_Task goal_: From the entries, filter out every line that lacks "voor" and copy the rest.

_Dataset extract_:
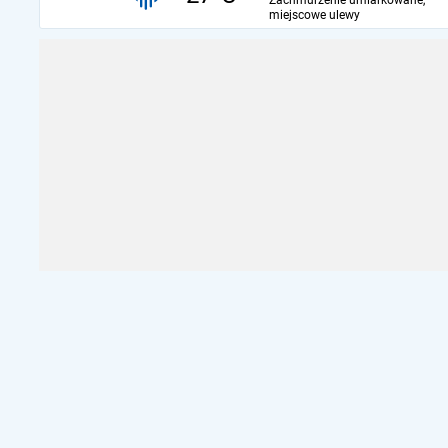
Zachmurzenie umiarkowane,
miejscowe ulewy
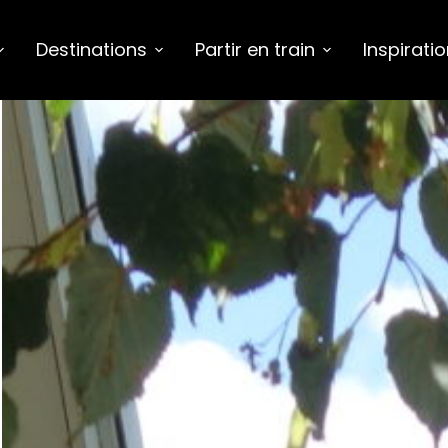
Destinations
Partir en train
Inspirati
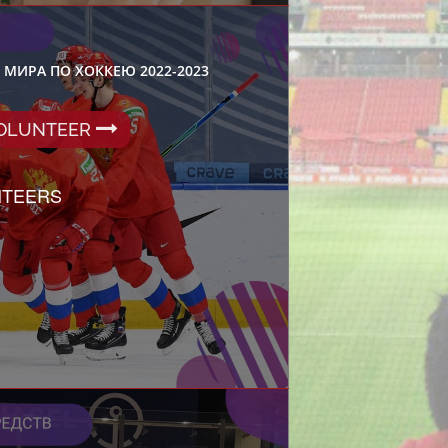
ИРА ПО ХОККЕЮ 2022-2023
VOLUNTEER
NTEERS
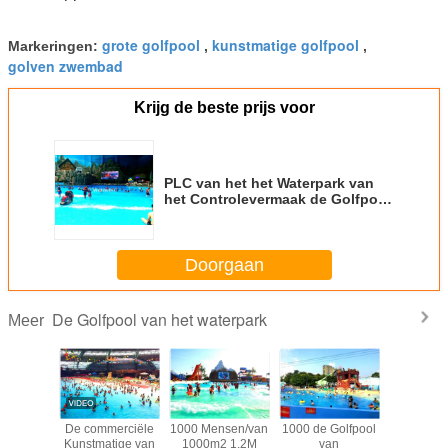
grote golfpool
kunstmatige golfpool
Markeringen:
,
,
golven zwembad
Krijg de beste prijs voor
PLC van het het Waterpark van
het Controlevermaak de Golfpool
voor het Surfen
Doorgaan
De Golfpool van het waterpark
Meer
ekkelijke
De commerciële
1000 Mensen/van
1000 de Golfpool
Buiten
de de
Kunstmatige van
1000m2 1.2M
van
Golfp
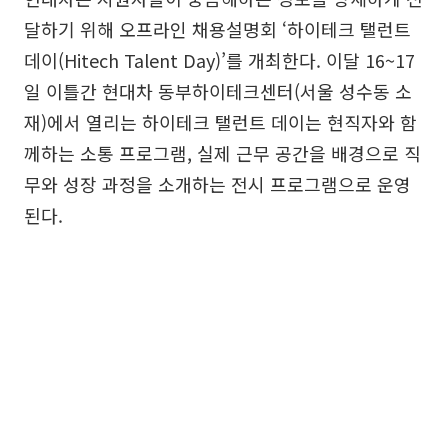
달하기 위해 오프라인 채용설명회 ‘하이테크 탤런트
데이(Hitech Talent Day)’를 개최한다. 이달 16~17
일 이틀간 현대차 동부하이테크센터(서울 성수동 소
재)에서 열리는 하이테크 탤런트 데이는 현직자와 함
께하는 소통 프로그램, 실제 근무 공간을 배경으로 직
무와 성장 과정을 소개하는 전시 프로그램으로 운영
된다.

_Response area_:
Krijg de beste prijs voor
voor het Surfen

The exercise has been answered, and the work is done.